Unnamed: 0,montly_value
montly_value,1.0
crude_brent,0.997987
export_index,0.952818
import_index,0.933143
cpi,0.803724
gas_Henry,0.795831
year,0.765163
sum_import,0.632127
personal_income,0.566913
sum_export,0.397303


## Model Evaluation Report
---
### Statistical Analysis

- **Mean Squared Error (MSE)**: 33.014
- **Root Mean Squared Error (RMSE)**: 5.746
  - After checking both MSE AND RMSE, a lower RMSE indicates that, on average, the model's predictions are off by approximately 5.746 units from the actual montly crude oil prices.
- **R-squared (R2)**: 0.946
  - An R-squared value of 0.946 suggests that the model explains approximately 94.6% of the variance in crude oil prices. 
  
### Features & Correlation Analysis
- **Consumer Price Index (CPI)**: According to the feature importance analysis conducted using XGBoost, CPI emerges as the most influential feature, boasting an importance score of approximately 0.433. In addition, it exhibits a substantial correlation of 0.803 with monthly crude oil WTI prices. This robust correlation underscores the pivotal role of overall economic health in shaping the dynamics of crude oil WTI prices. It's worth noting that the use of a more specific CPI category, such as CPI for vehicles, could potentially yield an even higher correlation, further accentuating the significance of consumer price trends.

- **Export/Import Price Index (NAICS): Petroleum and Coal Products Manufacturing**: Both the Export Price Index and Import Price Index within the NAICS category of Petroleum and Coal Products Manufacturing demonstrate significant correlations of 0.95 and 0.93, respectively, with monthly crude oil WTI prices. These correlations underscore the profound influence of international trade dynamics, specifically within the petroleum and coal products sector, on the fluctuations in crude oil prices.

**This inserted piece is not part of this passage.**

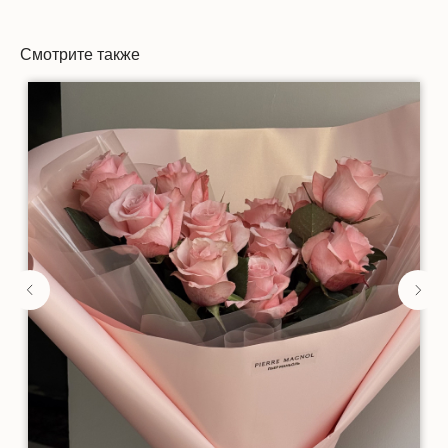
Смотрите также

- **Crude Oil Brent Price**: As another global leading benchmark, the Brent crude oil price, primarily sourced from the North Sea in Europe, exhibits the highest correlation among all features, standing at an impressive 0.997. This feature also ranks as the fourth most important, as determined by the XGBoost feature importance analysis. (**Note**: While Brent crude oil, developed in the North Sea, Europe, is a notable benchmark, its high correlation with the target variable may necessitate its exclusion as an independent variable when constructing a weekly basis model for predicting crude oil WTI prices. This adjustment aims to rigorously test the model's real-world performance by removing highly correlated features.)

### Conclusion
Although those statistical metrics are strong indications that the model fits the data well and captures a significant portion of the price fluctuations, it's prudent to consider refining the temporal granularity. Given the unique dynamics of the crude oil oligopoly market, transitioning to weekly or daily data could yield more meaningful R-squared (R2) scores, enhancing both statistical and financial significance. This approach enhances our ability to derive actionable insights for crude oil trading and risk management.